Tuesday, September 1, 1863: Susan Bradford Eppes, a Southern woman, writes in her diary about the scarcity of dry goods and the necessity of learning how to “make do”: “We are busy spinning, weaving, sewing and knitting, trying to get together clothing to keep our dear soldiers warm this winter. Brother Junius writes that he has worn all his under garments to shreds and wants to know if it would be possible to get some flannel, or some kind of wool goods to make him some new ones? We have tried but none can be had, so I am spinning some wool into knitting yarn and with some big wooden needles I have I am going to knit both drawers and shirts for him. I am so impatient to get to work on them and see if my plan is feasible, that I spend all the time I can at the spinning wheel. I know the shirts can be knit, for I made some for father last winter which he found quite comfortable but I am somewhat doubtful as to the drawers. After awhile we will learn how to supply most of our needs.”

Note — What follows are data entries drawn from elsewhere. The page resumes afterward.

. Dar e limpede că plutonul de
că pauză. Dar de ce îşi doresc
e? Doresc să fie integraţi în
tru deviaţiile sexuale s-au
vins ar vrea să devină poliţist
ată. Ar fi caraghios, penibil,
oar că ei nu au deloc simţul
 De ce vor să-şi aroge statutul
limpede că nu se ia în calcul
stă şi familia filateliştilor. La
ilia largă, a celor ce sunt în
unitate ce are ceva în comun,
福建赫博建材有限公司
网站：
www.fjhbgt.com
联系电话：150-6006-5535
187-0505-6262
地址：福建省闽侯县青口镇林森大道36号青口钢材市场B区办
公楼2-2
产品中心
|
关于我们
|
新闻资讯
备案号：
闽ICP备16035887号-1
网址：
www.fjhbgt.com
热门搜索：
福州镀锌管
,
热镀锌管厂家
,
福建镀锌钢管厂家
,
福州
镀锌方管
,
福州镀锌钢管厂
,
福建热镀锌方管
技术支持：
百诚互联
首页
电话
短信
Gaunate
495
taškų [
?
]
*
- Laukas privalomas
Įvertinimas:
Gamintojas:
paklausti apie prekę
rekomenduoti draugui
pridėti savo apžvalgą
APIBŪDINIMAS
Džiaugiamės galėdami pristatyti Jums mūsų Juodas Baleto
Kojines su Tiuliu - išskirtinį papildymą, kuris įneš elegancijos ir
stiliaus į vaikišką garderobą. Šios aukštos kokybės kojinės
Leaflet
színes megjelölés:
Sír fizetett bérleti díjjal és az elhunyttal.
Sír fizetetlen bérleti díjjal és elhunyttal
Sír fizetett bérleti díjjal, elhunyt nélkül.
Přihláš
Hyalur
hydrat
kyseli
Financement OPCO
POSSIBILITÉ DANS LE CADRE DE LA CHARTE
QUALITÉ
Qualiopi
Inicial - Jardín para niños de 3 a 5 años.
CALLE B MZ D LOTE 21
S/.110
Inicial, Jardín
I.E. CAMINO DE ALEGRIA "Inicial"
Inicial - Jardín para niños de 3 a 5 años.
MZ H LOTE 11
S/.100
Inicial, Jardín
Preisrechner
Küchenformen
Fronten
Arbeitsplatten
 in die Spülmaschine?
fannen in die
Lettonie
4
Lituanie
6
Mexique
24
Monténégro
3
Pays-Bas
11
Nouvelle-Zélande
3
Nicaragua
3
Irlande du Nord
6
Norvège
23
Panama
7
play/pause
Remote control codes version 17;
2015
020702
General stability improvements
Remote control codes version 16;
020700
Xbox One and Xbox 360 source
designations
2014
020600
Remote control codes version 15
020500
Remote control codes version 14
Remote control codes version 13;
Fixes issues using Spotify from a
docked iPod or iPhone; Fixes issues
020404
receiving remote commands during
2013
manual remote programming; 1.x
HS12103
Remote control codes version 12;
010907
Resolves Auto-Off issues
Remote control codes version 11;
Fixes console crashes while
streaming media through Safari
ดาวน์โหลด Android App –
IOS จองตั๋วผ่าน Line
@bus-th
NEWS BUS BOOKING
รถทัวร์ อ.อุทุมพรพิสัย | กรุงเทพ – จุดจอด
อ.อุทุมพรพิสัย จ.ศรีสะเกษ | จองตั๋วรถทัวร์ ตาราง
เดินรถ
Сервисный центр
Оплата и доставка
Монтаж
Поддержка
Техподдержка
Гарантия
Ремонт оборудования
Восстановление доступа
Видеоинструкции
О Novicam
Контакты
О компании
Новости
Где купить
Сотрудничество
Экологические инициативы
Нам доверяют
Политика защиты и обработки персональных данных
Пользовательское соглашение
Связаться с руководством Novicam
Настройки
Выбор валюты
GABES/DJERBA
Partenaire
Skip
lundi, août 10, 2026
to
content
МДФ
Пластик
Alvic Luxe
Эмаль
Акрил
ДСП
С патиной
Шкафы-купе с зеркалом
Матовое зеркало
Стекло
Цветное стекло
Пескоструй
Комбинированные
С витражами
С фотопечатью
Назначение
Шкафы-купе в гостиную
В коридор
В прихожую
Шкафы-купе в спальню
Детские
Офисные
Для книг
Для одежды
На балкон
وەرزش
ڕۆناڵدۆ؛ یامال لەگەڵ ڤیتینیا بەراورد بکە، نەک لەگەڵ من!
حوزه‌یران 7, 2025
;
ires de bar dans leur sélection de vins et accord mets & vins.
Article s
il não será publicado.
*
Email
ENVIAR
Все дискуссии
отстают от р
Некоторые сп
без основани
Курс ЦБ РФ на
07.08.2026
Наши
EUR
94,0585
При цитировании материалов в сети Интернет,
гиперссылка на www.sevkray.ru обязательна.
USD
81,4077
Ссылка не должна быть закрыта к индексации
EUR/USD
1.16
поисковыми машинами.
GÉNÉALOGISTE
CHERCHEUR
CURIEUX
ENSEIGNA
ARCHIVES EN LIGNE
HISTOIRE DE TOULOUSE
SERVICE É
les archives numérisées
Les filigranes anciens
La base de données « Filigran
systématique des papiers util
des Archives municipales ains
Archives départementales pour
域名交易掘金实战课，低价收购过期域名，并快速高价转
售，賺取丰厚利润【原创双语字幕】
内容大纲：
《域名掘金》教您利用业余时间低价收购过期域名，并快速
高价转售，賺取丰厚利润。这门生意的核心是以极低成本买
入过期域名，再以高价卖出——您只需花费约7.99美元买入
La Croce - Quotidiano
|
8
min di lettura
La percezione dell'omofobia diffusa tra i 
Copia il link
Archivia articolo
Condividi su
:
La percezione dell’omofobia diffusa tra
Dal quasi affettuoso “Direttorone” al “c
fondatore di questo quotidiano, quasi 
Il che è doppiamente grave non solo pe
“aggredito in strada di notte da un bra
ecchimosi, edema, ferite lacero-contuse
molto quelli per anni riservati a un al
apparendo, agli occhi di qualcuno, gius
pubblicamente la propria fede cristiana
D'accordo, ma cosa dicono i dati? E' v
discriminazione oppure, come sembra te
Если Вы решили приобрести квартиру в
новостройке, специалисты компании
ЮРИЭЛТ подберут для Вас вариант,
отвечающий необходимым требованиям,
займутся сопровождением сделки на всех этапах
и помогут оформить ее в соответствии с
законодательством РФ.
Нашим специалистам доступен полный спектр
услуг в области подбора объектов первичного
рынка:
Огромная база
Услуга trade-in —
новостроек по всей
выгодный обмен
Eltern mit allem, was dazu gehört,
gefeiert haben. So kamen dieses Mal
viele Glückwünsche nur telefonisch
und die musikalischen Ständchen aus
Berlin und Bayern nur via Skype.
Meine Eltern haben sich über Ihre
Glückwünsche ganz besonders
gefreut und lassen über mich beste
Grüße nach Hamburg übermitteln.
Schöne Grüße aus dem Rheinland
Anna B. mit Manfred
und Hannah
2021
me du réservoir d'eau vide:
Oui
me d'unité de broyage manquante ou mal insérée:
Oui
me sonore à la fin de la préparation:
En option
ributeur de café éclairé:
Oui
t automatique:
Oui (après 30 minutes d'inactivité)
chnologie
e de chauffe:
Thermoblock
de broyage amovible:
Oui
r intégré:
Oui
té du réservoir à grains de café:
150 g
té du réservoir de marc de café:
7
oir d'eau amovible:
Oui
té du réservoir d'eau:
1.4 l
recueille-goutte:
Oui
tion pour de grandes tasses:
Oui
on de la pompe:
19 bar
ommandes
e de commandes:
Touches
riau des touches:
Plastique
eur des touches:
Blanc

Thursday, September 1, 1864: From General Sherman’s viewpoint: “General Hardee was gone, and we all pushed forward along the railroad south, in close pursuit, till we ran up against his lines at a point just above Lovejoy’s Station. While bringing forward troops and feeling the new position of our adversary, rumors came from the rear that the enemy had evacuated Atlanta, and that General Slocum was in the city. Later in the day I received a note in Slocum’s own handwriting, stating that he had heard during the night the very sounds that I have referred to; that he had moved rapidly up from the bridge about daylight, and had entered Atlanta unopposed. His letter was dated inside the city, so there was no doubt of the fact. General Thomas’s bivouac was but a short distance from mine, and, before giving notice to the army in general orders, I sent one of my staff-officers to show him the note. In a few minutes the officer returned, soon followed by Thomas himself, who again examined the note, so as to be perfectly certain that it was genuine. The news seemed to him too good to be true. He snapped his fingers, whistled, and almost danced, and, as the news spread to the army, the shouts that arose from our men, the wild hallooing and glorious laughter, were to us a full recompense for the labor and toils and hardships through which we had passed in the previous three months.
A courier-line was at once organized, messages were sent back and forth from our camp at Lovejoy’s to Atlanta, and to our telegraph-station at the Chattahoochee bridge. Of course, the glad tidings flew on the wings of electricity to all parts of the North, where the people had patiently awaited news of their husbands, sons, and brothers, away down in “Dixie Land;” and congratulations came pouring back full of good-will and patriotism. This victory was most opportune; Mr. Lincoln himself told me afterward that even he had previously felt in doubt, for the summer was fast passing away; that General Grant seemed to be checkmated about Richmond and Petersburg, and my army seemed to have run up against an impassable barrier, when, suddenly and unexpectedly, came the news that “Atlanta was ours, and fairly won.”
On this text many a fine speech was made, but none more eloquent than that by Edward Everett, in Boston. A presidential election then agitated the North. Mr. Lincoln represented the national cause, and General McClellan had accepted the nomination of the Democratic party, whose platform was that the war was a failure, and that it was better to allow the South to go free to establish a separate government, whose corner-stone should be slavery. Success to our arms at that instant was therefore a political necessity; and it was all-important that something startling in our interest should occur before the election in November. The brilliant success at Atlanta filled that requirement, and made the election of Mr. Lincoln certain.”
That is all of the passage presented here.